- Clayton v Bant  HCA 44
- Roy v O’Neill  HCA 45
In Clayton v Bant  HCA 44 (2 December 2020) the High Court was asked to determine whether Ms Clayton’s proceedings in the Family Court of Australia (‘Family Court’) were precluded by a ruling made by the Personal Status Court of Dubai (‘Dubai Court’) in divorce proceedings brought by Mr Bant.
Ms Clayton and Mr Bant (not their real names) were married for about five years and had a child. Ms Clayton is an Australian citizen and Mr Bant is a citizen of the United Arab Emirates (‘UAE’). They were married in a Sharia court. Marriage under Personal Status Law of the UAE is a formal contract in which provision can be made for a husband to pay dowry to a wife. The written contract here provided for Mr Bant to pay Ms Clayton an ‘advanced’ dowry of AED 100,000 and a ‘deferred’ dowry of the same amount in the event of death or divorce. Mr Bant owns real and personal property in the UAE and many other parts of the world. Ms Clayton owns personal property in UAE. Both own real property in Australia.

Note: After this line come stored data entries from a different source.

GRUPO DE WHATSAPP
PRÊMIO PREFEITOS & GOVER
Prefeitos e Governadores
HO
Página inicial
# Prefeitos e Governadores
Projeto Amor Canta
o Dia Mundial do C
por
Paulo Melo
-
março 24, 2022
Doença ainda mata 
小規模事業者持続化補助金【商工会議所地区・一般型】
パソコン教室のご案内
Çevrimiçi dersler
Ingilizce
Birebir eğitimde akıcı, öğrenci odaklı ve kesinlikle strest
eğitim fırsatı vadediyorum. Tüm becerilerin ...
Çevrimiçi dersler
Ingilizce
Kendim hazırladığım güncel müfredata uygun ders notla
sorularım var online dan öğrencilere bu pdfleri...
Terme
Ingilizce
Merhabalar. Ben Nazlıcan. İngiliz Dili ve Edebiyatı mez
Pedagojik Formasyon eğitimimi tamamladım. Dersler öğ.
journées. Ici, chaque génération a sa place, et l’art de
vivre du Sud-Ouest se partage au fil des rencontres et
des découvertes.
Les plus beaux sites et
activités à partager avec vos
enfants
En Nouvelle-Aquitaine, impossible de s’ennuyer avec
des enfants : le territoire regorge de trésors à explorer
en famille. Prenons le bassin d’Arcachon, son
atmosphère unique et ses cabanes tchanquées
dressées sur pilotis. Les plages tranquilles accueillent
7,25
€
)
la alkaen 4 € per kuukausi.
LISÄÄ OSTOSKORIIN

Ms Clayton left Mr Bant and returned to live in Australia with their child. Ms Clayton commenced proceedings in the Family Court seeking parenting and, later, orders for property settlement pursuant to ss 74 and 79 of the Family Law Act 1975 (Cth) (‘Family Law Act’). Mr Bant commenced proceedings in the Dubai Court seeking a divorce. Mr Bant also sought orders for the extinguishment of all of Ms Clayton’s marital rights associated with the divorce in terms of alimony and the deferred dowry. Ms Clayton was notified of the Dubai proceedings but did not appear. The Dubai Court made a ruling in which Mr Bant was granted an ‘irrevocable fault-based divorce’ dissolving the marriage (‘Dubai Ruling’). The Dubai Ruling went on to order Ms Clayton to refund the advanced dowry and pay Mr Bant’s legal costs. In respect of the alimony and deferred dowry, the Dubai Court considered that ‘this subject is untimely’.